During the summer of 2021, we were able to engage 18 volunteers to assist with school garden maintenace, incentivising them with farmers market gift certificates supported by this SARE Youth Educator Grant.  This ensured the gardens would be in good condition for the students to come back to at the beginning of the next academic year as well as provided food to food-insecure families throughout the community. The summertime was planning time for our team, as well as developing and implementing pre-tests to go out to parents, students, and teachers at the start of the school year.

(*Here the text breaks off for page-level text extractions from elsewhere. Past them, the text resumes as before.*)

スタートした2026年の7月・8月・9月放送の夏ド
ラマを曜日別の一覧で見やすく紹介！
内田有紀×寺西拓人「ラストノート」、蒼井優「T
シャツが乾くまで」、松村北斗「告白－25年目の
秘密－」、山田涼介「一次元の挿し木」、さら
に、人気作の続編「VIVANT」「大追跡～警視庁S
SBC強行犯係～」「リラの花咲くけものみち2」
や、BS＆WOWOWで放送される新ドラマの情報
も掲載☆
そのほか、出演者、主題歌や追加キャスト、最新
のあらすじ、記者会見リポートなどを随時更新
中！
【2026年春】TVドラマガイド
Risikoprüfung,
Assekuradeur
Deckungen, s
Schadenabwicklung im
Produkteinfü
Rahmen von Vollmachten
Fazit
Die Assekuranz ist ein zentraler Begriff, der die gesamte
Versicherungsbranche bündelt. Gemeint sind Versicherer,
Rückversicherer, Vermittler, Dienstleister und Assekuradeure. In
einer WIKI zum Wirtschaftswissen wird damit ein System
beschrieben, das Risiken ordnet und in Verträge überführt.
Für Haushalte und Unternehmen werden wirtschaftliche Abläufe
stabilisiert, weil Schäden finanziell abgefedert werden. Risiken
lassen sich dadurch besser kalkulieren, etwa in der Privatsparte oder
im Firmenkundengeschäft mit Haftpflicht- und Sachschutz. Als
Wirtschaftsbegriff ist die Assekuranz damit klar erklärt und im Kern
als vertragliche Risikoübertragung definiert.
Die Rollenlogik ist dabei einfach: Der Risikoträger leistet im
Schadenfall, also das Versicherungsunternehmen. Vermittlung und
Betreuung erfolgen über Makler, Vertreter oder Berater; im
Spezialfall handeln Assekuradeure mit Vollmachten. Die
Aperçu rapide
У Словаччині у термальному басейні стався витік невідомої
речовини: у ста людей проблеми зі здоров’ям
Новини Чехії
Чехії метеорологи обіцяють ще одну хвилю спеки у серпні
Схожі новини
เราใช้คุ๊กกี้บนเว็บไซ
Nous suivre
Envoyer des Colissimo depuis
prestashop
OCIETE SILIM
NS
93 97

We were able to be in-person with all 10 first grade classrooms across 2 districts September-Dec 2021. In-person Sprouts classes brought hands-on activities both in school gardens and in the classrooms, introducing important concepts and building enthusiasm for growing food in an environmentally friendly way.  We were able to bring in Ronda Clark, of Blackberry Sage Farm, to the Amesville Elementary where she presented to the students all about her growing of loofahs, seed collection, pollinators, and "what it's like to be a farmer."  Additionally, we gathered footage for the next series of "virtual field trips," to be edited soon and shared with students then released to their families in winter 2022.  Finally, we sent home a mid-year newsletter, including a list of program sponsors, home to 185 families mid-December. 

 

 

Any opinions, findings, conclusions, or recommendations expressed in this publication are those of the author(s) and do not necessarily reflect the view of the U.S. Department of Agriculture or SARE.